Provided material
--- START ---

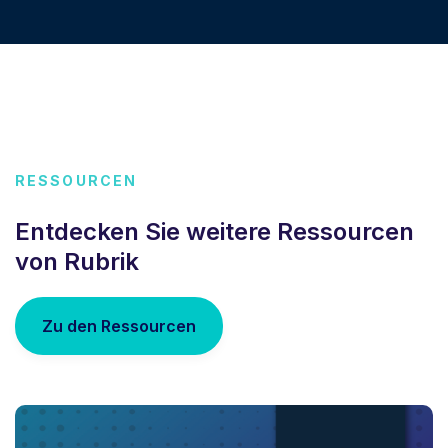
RESSOURCEN
Entdecken Sie weitere Ressourcen
von Rubrik
Zu den Ressourcen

--- END ---

What this task involves
Please return the material above unchanged, with every picture removed.

Answer box
RESSOURCEN
Entdecken Sie weitere Ressourcen
von Rubrik
Zu den Ressourcen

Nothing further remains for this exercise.